Problem description - Every line from the one with "Правила оказания услуг" to the final line of the records should be printed exactly as it is, with pictures left out.

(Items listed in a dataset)

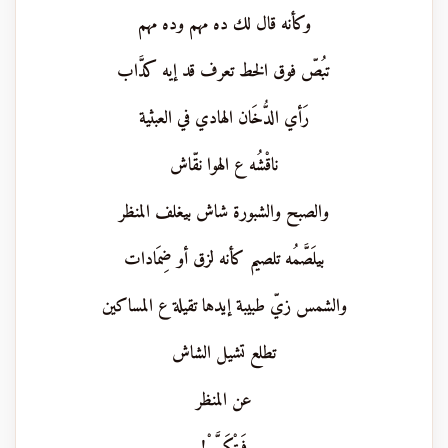
وكأنه قال لك ده مهم وده مهم
تبُصّ فوق الخط تعرف قد إيه كدَّاب
رَأي الدُّخَان الهادي في العبثية
ناقْشُه ع الهوا نقّاش
والصبح والشبورة شاش بيغلف المنظر
بيلَصَّمُه تلصيم كأنه لزق أو ضِمَادات
والشمس زيّ طبيبة إيدها تقيلة ع المساكين
تطلع تشيل الشاش
عن المنظر
فَيتْكَسَّرْ!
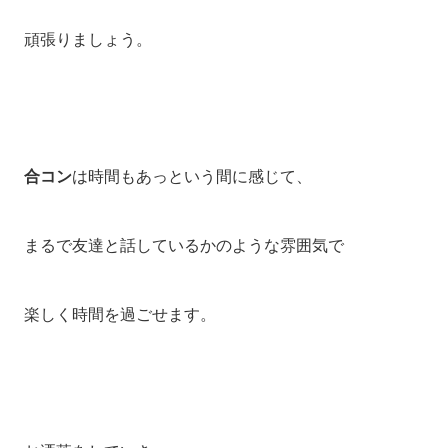
頑張りましょう。
合コン
は時間もあっという間に感じて、
まるで友達と話しているかのような雰囲気で
楽しく時間を過ごせます。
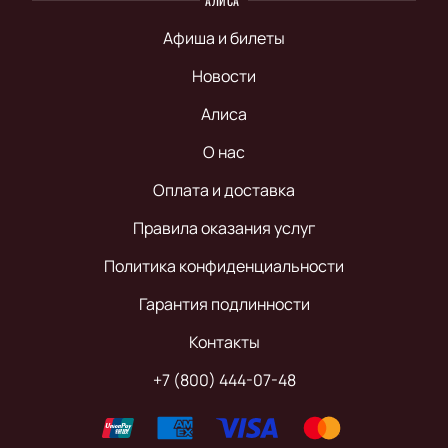
АЛИСА
Афиша и билеты
Новости
Алиса
О нас
Оплата и доставка
Правила оказания услуг
Политика конфиденциальности
Гарантия подлинности
Контакты
+7 (800) 444-07-48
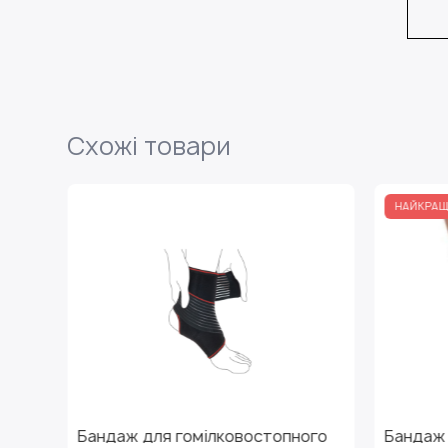
Схожі товари
НАЙКРАЩА ПРОПОЗИЦІЯ
я гомілковостопного
Бандаж для гомілковостоп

Task result -
Правила оказания услуг
Политика конфиденциальности
Гарантия подлинности
Контакты
+7 (800) 444-07-48
Схожі товари
НАЙКРАЩА ПРОПОЗИЦІЯ
я гомілковостопного
Бандаж для гомілковостоп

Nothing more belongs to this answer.